**Task**
Once the pictures are set aside, output all the records exactly.

**Records for this task**
--------------------------------------------------

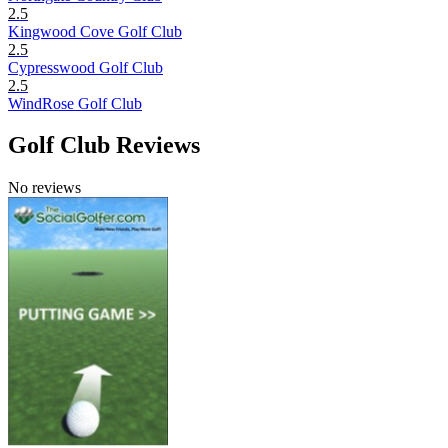
2.5
Kingwood Cove Golf Club
2.5
Cypresswood Golf Club
2.5
WindRose Golf Club
Golf Club Reviews
No reviews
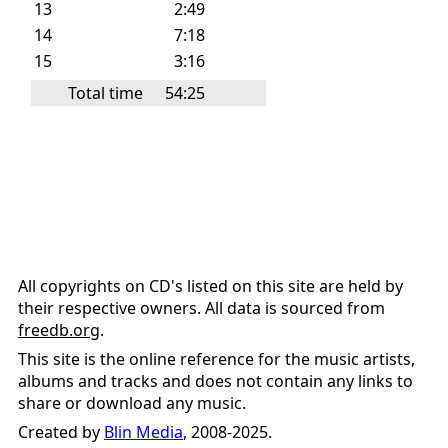
13
2:49
14
7:18
15
3:16
Total time
54:25
All copyrights on CD's listed on this site are held by
their respective owners. All data is sourced from
freedb.org
.
This site is the online reference for the music artists,
albums and tracks and does not contain any links to
share or download any music.
Created by
Blin Media
, 2008-2025.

--------------------------------------------------

**Solution**
2.5
Kingwood Cove Golf Club
2.5
Cypresswood Golf Club
2.5
WindRose Golf Club
Golf Club Reviews
No reviews
13
2:49
14
7:18
15
3:16
Total time
54:25
All copyrights on CD's listed on this site are held by
their respective owners. All data is sourced from
freedb.org
.
This site is the online reference for the music artists,
albums and tracks and does not contain any links to
share or download any music.
Created by
Blin Media
, 2008-2025.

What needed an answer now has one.